- **Exercise data**:

▼

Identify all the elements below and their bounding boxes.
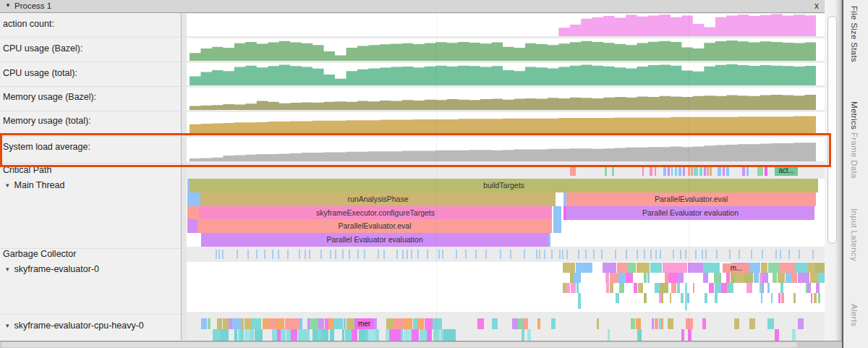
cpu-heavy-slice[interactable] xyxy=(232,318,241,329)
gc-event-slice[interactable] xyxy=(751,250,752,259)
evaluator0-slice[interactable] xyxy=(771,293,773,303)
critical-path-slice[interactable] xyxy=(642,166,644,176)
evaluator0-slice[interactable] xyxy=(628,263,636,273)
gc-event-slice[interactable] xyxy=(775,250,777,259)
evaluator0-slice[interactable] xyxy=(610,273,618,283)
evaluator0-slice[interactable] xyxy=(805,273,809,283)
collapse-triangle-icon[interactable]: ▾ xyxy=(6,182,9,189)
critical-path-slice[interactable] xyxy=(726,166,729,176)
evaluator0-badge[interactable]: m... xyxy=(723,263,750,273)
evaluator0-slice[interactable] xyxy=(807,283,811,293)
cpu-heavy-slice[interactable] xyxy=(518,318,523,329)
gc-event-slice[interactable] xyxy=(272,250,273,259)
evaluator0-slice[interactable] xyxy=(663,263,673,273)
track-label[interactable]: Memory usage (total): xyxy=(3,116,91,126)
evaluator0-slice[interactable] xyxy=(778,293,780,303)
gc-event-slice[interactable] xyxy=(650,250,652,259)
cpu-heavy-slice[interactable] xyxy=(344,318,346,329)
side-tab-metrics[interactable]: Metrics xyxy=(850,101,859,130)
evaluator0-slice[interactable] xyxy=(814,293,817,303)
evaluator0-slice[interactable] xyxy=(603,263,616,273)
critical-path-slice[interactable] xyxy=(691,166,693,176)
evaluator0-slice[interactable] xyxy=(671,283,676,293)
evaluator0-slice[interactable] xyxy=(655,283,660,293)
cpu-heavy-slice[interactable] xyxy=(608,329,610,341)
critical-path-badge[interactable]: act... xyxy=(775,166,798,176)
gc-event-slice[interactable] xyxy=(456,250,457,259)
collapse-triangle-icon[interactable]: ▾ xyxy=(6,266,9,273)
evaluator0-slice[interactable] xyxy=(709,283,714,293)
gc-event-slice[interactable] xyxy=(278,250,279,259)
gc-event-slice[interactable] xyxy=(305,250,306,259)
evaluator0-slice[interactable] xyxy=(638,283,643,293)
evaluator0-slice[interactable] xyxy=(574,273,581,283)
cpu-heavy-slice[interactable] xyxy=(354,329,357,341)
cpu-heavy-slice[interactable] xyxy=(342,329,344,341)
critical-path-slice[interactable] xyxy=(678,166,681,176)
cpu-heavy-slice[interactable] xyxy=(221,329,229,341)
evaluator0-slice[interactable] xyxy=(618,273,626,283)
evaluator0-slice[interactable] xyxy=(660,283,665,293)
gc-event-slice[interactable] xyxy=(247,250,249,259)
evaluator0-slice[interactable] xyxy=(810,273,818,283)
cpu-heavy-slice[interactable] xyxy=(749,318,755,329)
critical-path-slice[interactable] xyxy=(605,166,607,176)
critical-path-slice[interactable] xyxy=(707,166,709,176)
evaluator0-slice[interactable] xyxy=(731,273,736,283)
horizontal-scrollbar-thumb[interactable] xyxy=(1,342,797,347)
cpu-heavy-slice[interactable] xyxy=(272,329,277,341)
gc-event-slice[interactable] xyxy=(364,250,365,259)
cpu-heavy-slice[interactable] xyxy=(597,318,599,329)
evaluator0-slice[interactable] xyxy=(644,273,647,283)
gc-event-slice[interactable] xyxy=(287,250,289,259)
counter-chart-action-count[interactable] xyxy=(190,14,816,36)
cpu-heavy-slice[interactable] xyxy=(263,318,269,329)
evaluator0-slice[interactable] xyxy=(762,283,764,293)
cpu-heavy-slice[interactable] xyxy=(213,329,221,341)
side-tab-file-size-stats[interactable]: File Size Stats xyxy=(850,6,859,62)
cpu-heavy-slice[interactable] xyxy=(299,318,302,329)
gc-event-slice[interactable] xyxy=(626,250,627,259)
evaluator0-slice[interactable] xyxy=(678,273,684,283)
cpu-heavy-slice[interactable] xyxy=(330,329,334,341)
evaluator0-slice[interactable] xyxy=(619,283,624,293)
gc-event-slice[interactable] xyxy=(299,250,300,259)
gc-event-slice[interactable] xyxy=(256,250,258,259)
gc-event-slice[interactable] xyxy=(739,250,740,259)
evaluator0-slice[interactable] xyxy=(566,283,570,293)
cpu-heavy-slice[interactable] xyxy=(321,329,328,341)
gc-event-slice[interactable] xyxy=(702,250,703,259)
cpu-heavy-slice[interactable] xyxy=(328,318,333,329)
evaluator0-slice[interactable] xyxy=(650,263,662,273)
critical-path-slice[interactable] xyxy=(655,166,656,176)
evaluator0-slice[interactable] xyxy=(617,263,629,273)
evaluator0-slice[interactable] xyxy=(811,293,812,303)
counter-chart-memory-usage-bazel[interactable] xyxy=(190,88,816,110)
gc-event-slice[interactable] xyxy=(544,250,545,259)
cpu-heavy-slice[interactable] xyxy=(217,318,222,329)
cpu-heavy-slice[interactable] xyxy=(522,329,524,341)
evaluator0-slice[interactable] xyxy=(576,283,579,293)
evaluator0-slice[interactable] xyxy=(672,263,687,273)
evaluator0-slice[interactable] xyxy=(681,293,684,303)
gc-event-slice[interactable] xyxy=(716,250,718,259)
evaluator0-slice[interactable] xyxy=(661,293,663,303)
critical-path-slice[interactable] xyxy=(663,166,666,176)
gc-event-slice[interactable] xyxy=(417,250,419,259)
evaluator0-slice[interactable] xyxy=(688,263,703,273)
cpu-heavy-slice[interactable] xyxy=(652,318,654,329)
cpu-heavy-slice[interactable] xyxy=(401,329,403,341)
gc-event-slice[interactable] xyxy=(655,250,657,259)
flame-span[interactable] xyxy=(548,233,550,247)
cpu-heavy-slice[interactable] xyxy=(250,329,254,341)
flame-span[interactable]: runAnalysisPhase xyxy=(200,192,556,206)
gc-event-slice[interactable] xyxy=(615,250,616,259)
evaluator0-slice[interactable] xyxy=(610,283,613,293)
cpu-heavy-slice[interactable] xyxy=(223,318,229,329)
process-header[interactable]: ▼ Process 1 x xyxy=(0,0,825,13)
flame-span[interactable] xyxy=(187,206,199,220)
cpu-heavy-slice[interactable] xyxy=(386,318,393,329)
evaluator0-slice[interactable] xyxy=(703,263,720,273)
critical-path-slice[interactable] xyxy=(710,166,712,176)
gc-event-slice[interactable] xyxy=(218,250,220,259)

▲

- **About this task**: Omitting the images, output each record precisely as written.

- **Problem solution**:
Identify all the elements below and their bounding boxes.
cpu-heavy-slice[interactable] xyxy=(232,318,241,329)
gc-event-slice[interactable] xyxy=(751,250,752,259)
evaluator0-slice[interactable] xyxy=(771,293,773,303)
critical-path-slice[interactable] xyxy=(642,166,644,176)
evaluator0-slice[interactable] xyxy=(628,263,636,273)
gc-event-slice[interactable] xyxy=(775,250,777,259)
evaluator0-slice[interactable] xyxy=(610,273,618,283)
evaluator0-slice[interactable] xyxy=(805,273,809,283)
collapse-triangle-icon[interactable]: ▾ xyxy=(6,182,9,189)
critical-path-slice[interactable] xyxy=(726,166,729,176)
evaluator0-badge[interactable]: m... xyxy=(723,263,750,273)
evaluator0-slice[interactable] xyxy=(807,283,811,293)
cpu-heavy-slice[interactable] xyxy=(518,318,523,329)
gc-event-slice[interactable] xyxy=(272,250,273,259)
evaluator0-slice[interactable] xyxy=(663,263,673,273)
track-label[interactable]: Memory usage (total): xyxy=(3,116,91,126)
evaluator0-slice[interactable] xyxy=(778,293,780,303)
gc-event-slice[interactable] xyxy=(650,250,652,259)
cpu-heavy-slice[interactable] xyxy=(344,318,346,329)
side-tab-metrics[interactable]: Metrics xyxy=(850,101,859,130)
evaluator0-slice[interactable] xyxy=(814,293,817,303)
evaluator0-slice[interactable] xyxy=(603,263,616,273)
critical-path-slice[interactable] xyxy=(691,166,693,176)
evaluator0-slice[interactable] xyxy=(671,283,676,293)
evaluator0-slice[interactable] xyxy=(655,283,660,293)
cpu-heavy-slice[interactable] xyxy=(608,329,610,341)
critical-path-badge[interactable]: act... xyxy=(775,166,798,176)
gc-event-slice[interactable] xyxy=(456,250,457,259)
collapse-triangle-icon[interactable]: ▾ xyxy=(6,266,9,273)
evaluator0-slice[interactable] xyxy=(709,283,714,293)
gc-event-slice[interactable] xyxy=(278,250,279,259)
gc-event-slice[interactable] xyxy=(305,250,306,259)
evaluator0-slice[interactable] xyxy=(638,283,643,293)
evaluator0-slice[interactable] xyxy=(574,273,581,283)
cpu-heavy-slice[interactable] xyxy=(354,329,357,341)
cpu-heavy-slice[interactable] xyxy=(342,329,344,341)
critical-path-slice[interactable] xyxy=(678,166,681,176)
cpu-heavy-slice[interactable] xyxy=(221,329,229,341)
evaluator0-slice[interactable] xyxy=(618,273,626,283)
evaluator0-slice[interactable] xyxy=(660,283,665,293)
gc-event-slice[interactable] xyxy=(247,250,249,259)
evaluator0-slice[interactable] xyxy=(810,273,818,283)
cpu-heavy-slice[interactable] xyxy=(749,318,755,329)
critical-path-slice[interactable] xyxy=(605,166,607,176)
critical-path-slice[interactable] xyxy=(707,166,709,176)
evaluator0-slice[interactable] xyxy=(731,273,736,283)
horizontal-scrollbar-thumb[interactable] xyxy=(1,342,797,347)
cpu-heavy-slice[interactable] xyxy=(272,329,277,341)
gc-event-slice[interactable] xyxy=(364,250,365,259)
cpu-heavy-slice[interactable] xyxy=(597,318,599,329)
evaluator0-slice[interactable] xyxy=(644,273,647,283)
gc-event-slice[interactable] xyxy=(287,250,289,259)
counter-chart-action-count[interactable] xyxy=(190,14,816,36)
cpu-heavy-slice[interactable] xyxy=(263,318,269,329)
evaluator0-slice[interactable] xyxy=(762,283,764,293)
cpu-heavy-slice[interactable] xyxy=(213,329,221,341)
side-tab-file-size-stats[interactable]: File Size Stats xyxy=(850,6,859,62)
cpu-heavy-slice[interactable] xyxy=(299,318,302,329)
gc-event-slice[interactable] xyxy=(626,250,627,259)
evaluator0-slice[interactable] xyxy=(678,273,684,283)
cpu-heavy-slice[interactable] xyxy=(330,329,334,341)
evaluator0-slice[interactable] xyxy=(619,283,624,293)
gc-event-slice[interactable] xyxy=(299,250,300,259)
gc-event-slice[interactable] xyxy=(256,250,258,259)
gc-event-slice[interactable] xyxy=(739,250,740,259)
evaluator0-slice[interactable] xyxy=(566,283,570,293)
cpu-heavy-slice[interactable] xyxy=(321,329,328,341)
gc-event-slice[interactable] xyxy=(702,250,703,259)
cpu-heavy-slice[interactable] xyxy=(328,318,333,329)
evaluator0-slice[interactable] xyxy=(650,263,662,273)
critical-path-slice[interactable] xyxy=(655,166,656,176)
evaluator0-slice[interactable] xyxy=(617,263,629,273)
evaluator0-slice[interactable] xyxy=(811,293,812,303)
counter-chart-memory-usage-bazel[interactable] xyxy=(190,88,816,110)
gc-event-slice[interactable] xyxy=(544,250,545,259)
cpu-heavy-slice[interactable] xyxy=(217,318,222,329)
cpu-heavy-slice[interactable] xyxy=(522,329,524,341)
evaluator0-slice[interactable] xyxy=(576,283,579,293)
evaluator0-slice[interactable] xyxy=(672,263,687,273)
evaluator0-slice[interactable] xyxy=(681,293,684,303)
gc-event-slice[interactable] xyxy=(716,250,718,259)
evaluator0-slice[interactable] xyxy=(661,293,663,303)
critical-path-slice[interactable] xyxy=(663,166,666,176)
gc-event-slice[interactable] xyxy=(417,250,419,259)
evaluator0-slice[interactable] xyxy=(688,263,703,273)
cpu-heavy-slice[interactable] xyxy=(652,318,654,329)
cpu-heavy-slice[interactable] xyxy=(401,329,403,341)
gc-event-slice[interactable] xyxy=(655,250,657,259)
flame-span[interactable] xyxy=(548,233,550,247)
cpu-heavy-slice[interactable] xyxy=(250,329,254,341)
flame-span[interactable]: runAnalysisPhase xyxy=(200,192,556,206)
gc-event-slice[interactable] xyxy=(615,250,616,259)
evaluator0-slice[interactable] xyxy=(610,283,613,293)
cpu-heavy-slice[interactable] xyxy=(223,318,229,329)
process-header[interactable]: ▼ Process 1 x xyxy=(0,0,825,13)
flame-span[interactable] xyxy=(187,206,199,220)
cpu-heavy-slice[interactable] xyxy=(386,318,393,329)
evaluator0-slice[interactable] xyxy=(703,263,720,273)
critical-path-slice[interactable] xyxy=(710,166,712,176)
gc-event-slice[interactable] xyxy=(218,250,220,259)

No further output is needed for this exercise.